“Dependent R-D Modeling for H.264/SVC Bit Allocation”

by Yongjin Cho

May 2010

In this research, we investigate model-based bit allocation algorithms for H.264/SVC, which is newly standardized as a scalable extension of H.264/AVC. Despite its importance in video coding, inter-dependency between coding units is often indirectly addressed in conventional single layer bit allocation algorithms. This simplified treatment is adopted due to the complexity involved in its explicit consideration. In H.264/SVC, inter-dependency between coding units becomes even more involved and the development of an optimal bit allocation algorithm imposes an even higher challenge.

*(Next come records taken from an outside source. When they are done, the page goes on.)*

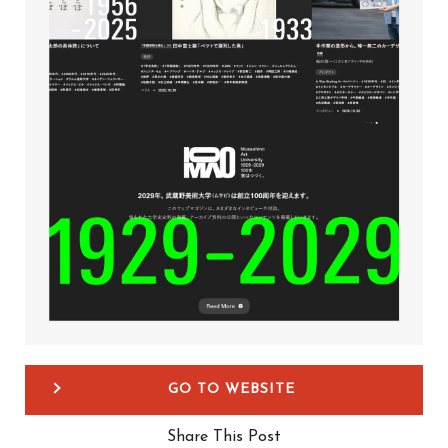
GO TO WEBSITE
Share This Post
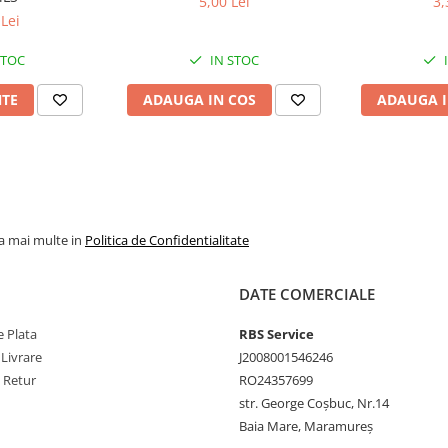
5,00 Lei
3,
mpul de observatii din pagina de
Lei
STOC
IN STOC
NTE
ADAUGA IN COS
ADAUGA I
la mai multe in
Politica de Confidentialitate
DATE COMERCIALE
 Plata
RBS Service
 Livrare
J2008001546246
e Retur
RO24357699
str. George Coșbuc, Nr.14
Baia Mare, Maramureș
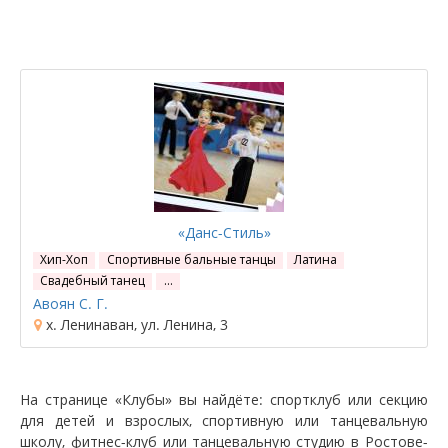
«Данс-Стиль»
Хип-Хоп
Спортивные бальные танцы
Латина
Свадебный танец
…
Авоян С. Г.
х. Ленинаван, ул. Ленина, 3
На странице «Клубы» вы найдёте: спортклуб или секцию
для детей и взрослых, спортивную или танцевальную
школу, фитнес-клуб или танцевальную студию в Ростове-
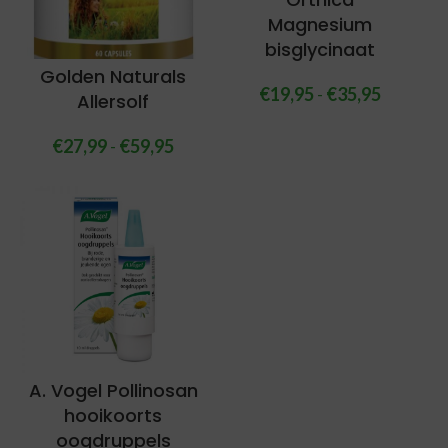
Magnesium
bisglycinaat
Golden Naturals
€
19,95
-
€
35,95
Allersolf
€
27,99
-
€
59,95
A. Vogel Pollinosan
hooikoorts
oogdruppels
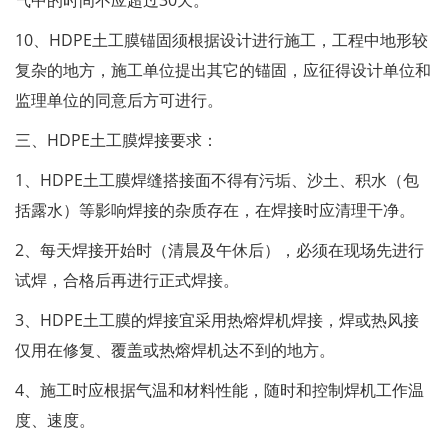
气中的时间不应超过30天。
10、HDPE土工膜锚固须根据设计进行施工，工程中地形较
复杂的地方，施工单位提出其它的锚固，应征得设计单位和
监理单位的同意后方可进行。
三、HDPE土工膜焊接要求：
1、HDPE土工膜焊缝搭接面不得有污垢、沙土、积水（包
括露水）等影响焊接的杂质存在，在焊接时应清理干净。
2、每天焊接开始时（清晨及午休后），必须在现场先进行
试焊，合格后再进行正式焊接。
3、HDPE土工膜的焊接宜采用热熔焊机焊接，焊或热风接
仅用在修复、覆盖或热熔焊机达不到的地方。
4、施工时应根据气温和材料性能，随时和控制焊机工作温
度、速度。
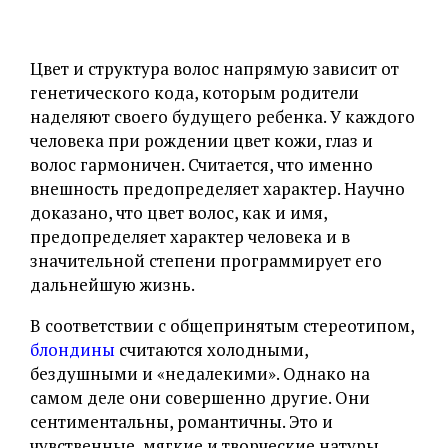
Цвет и структура волос напрямую зависит от
генетического кода, которым родители
наделяют своего будущего ребенка. У каждого
человека при рождении цвет кожи, глаз и
волос гармоничен. Считается, что именно
внешность предопределяет характер. Научно
доказано, что цвет волос, как и имя,
предопределяет характер человека и в
значительной степени программирует его
дальнейшую жизнь.
В соответствии с общепринятым стереотипом,
блондины
считаются холодными,
бездушными и «недалекими». Однако на
самом деле они совершенно другие. Они
сентиментальны, романтичны. Это и
чувственные, мягкие и творческие натуры.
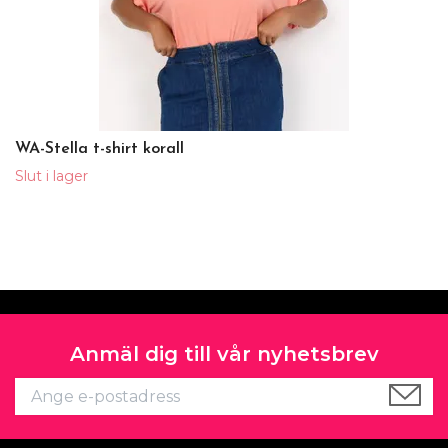
WA-Stella t-shirt korall
Slut i lager
Anmäl dig till vår nyhetsbrev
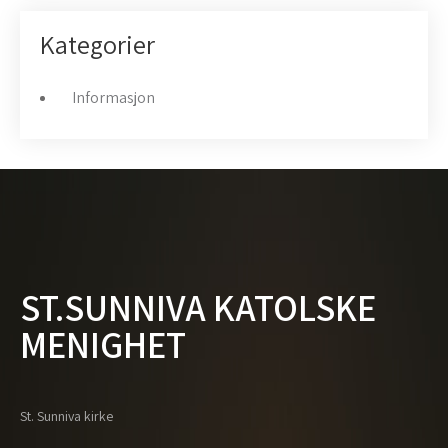
Kategorier
Informasjon
ST.SUNNIVA KATOLSKE
MENIGHET
St. Sunniva kirke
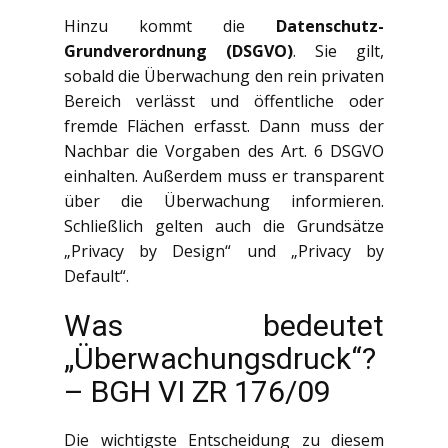
Hinzu kommt die
Datenschutz-
Grundverordnung (DSGVO)
. Sie gilt,
sobald die Überwachung den rein privaten
Bereich verlässt und öffentliche oder
fremde Flächen erfasst. Dann muss der
Nachbar die Vorgaben des Art. 6 DSGVO
einhalten. Außerdem muss er transparent
über die Überwachung informieren.
Schließlich gelten auch die Grundsätze
„Privacy by Design“ und „Privacy by
Default“.
Was bedeutet
„Überwachungsdruck“?
– BGH VI ZR 176/09
Die wichtigste Entscheidung zu diesem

To address the bit allocation problem for H.264/SVC, we study dependent rate and distortion (R-D) models for temporal and quality scalabilities of H.264/SVC. Traditional R-D models represent rate and distortion characteristics as functions of quantizationparameter (QP), known as the Q-domain analysis, or the percentage of zero transform coefficients, known as the rho-domain analysis. Unlike previous models, we examine dependent R-D characteristics based on the self-domain (S-domain) analysis (namely, R- and D-domain analysis for the rate and the distortion characteristics, respectively), where the R-D characteristics of a dependent coding unit are expressed as the R-D characteristics of its reference and/or base layers. With the proposed R-D models, the complex dependent R-D characteristics can be simplified to be a linear sum of functions of a single parameter. As a result, the bit allocation problem can be solved elegantly.

The temporal dependency of the video signal is first studied. According to the self D-domain study, the distortion of a coding unit is subject to temporal dependency. In contrast, its rate is relatively independent of its references. This leads to a linear dependent distortion model for the temporal scalability. Then, the research is extended to the quality scalability. Contrary to the temporal-layer case, the self R-domain analysis reveals inter-dependency of the rate characteristics. On the other hand, its distortion is independent of those in the preceding layers. For this reason, the quality-layer dependent rate is modeled as the linear sum of base layer rate functions. The performance of the proposed dependent R-D models is verified by comparing their R-D estimation results with actual R-D data. After the initial study on the dependent R-D models, we analyzed the proposed R-D models to understand the physical meaning of the model parameters. We could learn from the analysis that the model parameters convey important information about the inter-layer dependence in the T-Q scalability.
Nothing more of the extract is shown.